Since you are an "advanced programmer," let me
also suggest to you that perhaps you should re-evaluate the question of whether it is worth your time to try to do this with
"Bash scripting."
You have
several full-featured programming languages at your disposal... probably "Perl, PHP, Python, and Ruby ... (Scheme, anyone?)... " maybe more. It does not make the slightest bit of difference to Unix/Linux which one you choose.
The
#!program_name (so-called "shebang") line at the top of any file will specify the programming-language that any particular command is written in. Bash will automatically invoke the appropriate programming-language environment. The end-user will neither know nor care.

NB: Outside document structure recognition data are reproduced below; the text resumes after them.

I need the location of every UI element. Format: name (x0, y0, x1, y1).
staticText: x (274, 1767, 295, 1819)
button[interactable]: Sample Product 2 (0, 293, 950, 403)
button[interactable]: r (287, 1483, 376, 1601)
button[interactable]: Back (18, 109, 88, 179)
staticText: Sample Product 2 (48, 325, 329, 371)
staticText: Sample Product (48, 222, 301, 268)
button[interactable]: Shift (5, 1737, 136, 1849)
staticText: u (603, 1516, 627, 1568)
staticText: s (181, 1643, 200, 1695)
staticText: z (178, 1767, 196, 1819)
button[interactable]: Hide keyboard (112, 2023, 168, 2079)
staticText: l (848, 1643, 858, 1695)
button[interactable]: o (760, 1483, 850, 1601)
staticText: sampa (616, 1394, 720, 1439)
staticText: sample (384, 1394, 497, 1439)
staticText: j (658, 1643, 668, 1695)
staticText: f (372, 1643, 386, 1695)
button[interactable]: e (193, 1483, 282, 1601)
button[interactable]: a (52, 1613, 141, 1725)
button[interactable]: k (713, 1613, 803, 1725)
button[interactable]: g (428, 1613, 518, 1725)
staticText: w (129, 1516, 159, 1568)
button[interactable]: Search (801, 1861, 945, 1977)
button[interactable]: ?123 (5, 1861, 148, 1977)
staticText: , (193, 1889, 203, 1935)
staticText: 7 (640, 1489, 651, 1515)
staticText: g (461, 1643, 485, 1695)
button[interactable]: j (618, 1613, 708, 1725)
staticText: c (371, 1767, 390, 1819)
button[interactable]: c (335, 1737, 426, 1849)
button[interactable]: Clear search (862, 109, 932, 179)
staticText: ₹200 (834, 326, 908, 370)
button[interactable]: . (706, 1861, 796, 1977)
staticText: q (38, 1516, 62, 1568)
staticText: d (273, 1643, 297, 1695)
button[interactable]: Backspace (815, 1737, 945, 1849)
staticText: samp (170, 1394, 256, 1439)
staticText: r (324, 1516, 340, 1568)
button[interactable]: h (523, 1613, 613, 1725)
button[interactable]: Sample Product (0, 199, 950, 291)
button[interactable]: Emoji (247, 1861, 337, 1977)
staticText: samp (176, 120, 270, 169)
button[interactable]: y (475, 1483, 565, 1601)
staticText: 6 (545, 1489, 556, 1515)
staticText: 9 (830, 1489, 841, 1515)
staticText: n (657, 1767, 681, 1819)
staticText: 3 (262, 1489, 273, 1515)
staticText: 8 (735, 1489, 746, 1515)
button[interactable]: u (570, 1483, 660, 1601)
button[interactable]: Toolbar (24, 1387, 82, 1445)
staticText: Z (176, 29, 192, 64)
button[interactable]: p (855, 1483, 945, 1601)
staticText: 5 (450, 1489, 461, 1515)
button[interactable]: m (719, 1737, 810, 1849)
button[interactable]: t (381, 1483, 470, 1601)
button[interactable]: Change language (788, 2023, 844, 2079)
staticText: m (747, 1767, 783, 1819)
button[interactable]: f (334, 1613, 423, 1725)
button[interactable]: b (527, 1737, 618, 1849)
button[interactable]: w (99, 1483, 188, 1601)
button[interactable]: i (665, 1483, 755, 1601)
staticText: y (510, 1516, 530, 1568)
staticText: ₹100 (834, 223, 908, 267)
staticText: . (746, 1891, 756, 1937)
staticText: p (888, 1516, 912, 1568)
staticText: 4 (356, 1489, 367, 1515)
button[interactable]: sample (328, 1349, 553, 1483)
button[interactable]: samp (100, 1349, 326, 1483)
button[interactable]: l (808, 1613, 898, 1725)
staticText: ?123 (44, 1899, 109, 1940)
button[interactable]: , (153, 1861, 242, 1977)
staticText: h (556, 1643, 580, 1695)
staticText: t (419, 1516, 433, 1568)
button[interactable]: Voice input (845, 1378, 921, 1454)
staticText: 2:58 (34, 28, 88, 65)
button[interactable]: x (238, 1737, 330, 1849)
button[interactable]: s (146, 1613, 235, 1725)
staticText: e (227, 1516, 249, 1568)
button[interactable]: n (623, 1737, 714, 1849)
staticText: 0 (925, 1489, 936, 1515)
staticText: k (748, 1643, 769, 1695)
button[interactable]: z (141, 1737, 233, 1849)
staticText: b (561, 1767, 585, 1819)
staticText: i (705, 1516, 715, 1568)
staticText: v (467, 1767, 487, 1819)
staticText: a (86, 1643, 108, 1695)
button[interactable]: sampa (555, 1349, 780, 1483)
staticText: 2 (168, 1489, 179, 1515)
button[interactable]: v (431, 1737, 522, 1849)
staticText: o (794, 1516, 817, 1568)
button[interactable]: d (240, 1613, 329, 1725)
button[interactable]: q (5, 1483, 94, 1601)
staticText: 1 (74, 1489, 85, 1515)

The scripting facilities in Bash are
intended to be very rudimentary ... so that you don't
have to invoke another language (if you don't wish to...) just to do "simple things." But at the same time, they have no
reason to be anything more than that... because so gosh-darned many choices are available. You are free, then, to make a voluntary choice, entirely without penalty. And in
this case, one of the various
true programming-languages I just mentioned might be
much more to your liking.
It all comes down to... "what is,
for you, the
best tool for the job." In your case, given your self-professed experience, I doubt that "Bash is 'it.'" I come from a more-or-less similar background, and it certainly is not for
me... I frankly know very little about "Bash scripting" because I have had little reason to do much with it. Other "better
for me" alternatives are so-readily available... The beauty of Unix/Linux is that "you actually have
real choices." 
The amount of work-time that it would realistically take "an experienced programmer" to whack-out a suitable solution using
any of the aforementioned languages would be negligible. I picked-up Python in an afternoon (good enough to get the job done...), PHP in a fortnight, Perl in less than three days. Ruby...
well...

(Naah, seriously, I just haven't
gotten around to "that one, yet.")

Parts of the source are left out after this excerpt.